▶ [WHAT YOU SHOULD DO]: Below is a listing to repeat exactly, with its pictures left out.
================
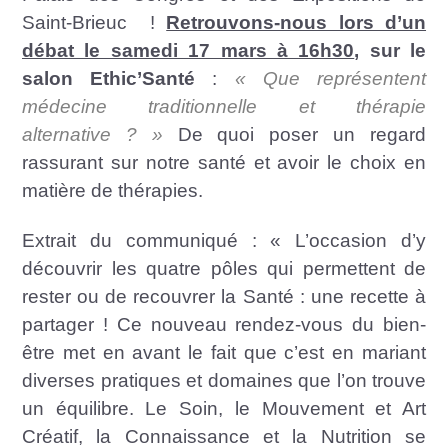
Saint-Brieuc !
Retrouvons-nous lors d’un
débat le samedi 17 mars à 16h30
, sur le
salon Ethic’Santé
:
« Que représentent
médecine traditionnelle et thérapie
alternative ? »
De quoi poser un regard
rassurant sur notre santé et avoir le choix en
matière de thérapies.
Extrait du communiqué : « L’occasion d’y
découvrir les quatre pôles qui permettent de
rester ou de recouvrer la Santé : une recette à
partager ! Ce nouveau rendez-vous du bien-
être met en avant le fait que c’est en mariant
diverses pratiques et domaines que l’on trouve
un équilibre. Le Soin, le Mouvement et Art
Créatif, la Connaissance et la Nutrition se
================
▶ [SOLVED EXERCISE]:
Saint-Brieuc !
Retrouvons-nous lors d’un
débat le samedi 17 mars à 16h30
, sur le
salon Ethic’Santé
:
« Que représentent
médecine traditionnelle et thérapie
alternative ? »
De quoi poser un regard
rassurant sur notre santé et avoir le choix en
matière de thérapies.
Extrait du communiqué : « L’occasion d’y
découvrir les quatre pôles qui permettent de
rester ou de recouvrer la Santé : une recette à
partager ! Ce nouveau rendez-vous du bien-
être met en avant le fait que c’est en mariant
diverses pratiques et domaines que l’on trouve
un équilibre. Le Soin, le Mouvement et Art
Créatif, la Connaissance et la Nutrition se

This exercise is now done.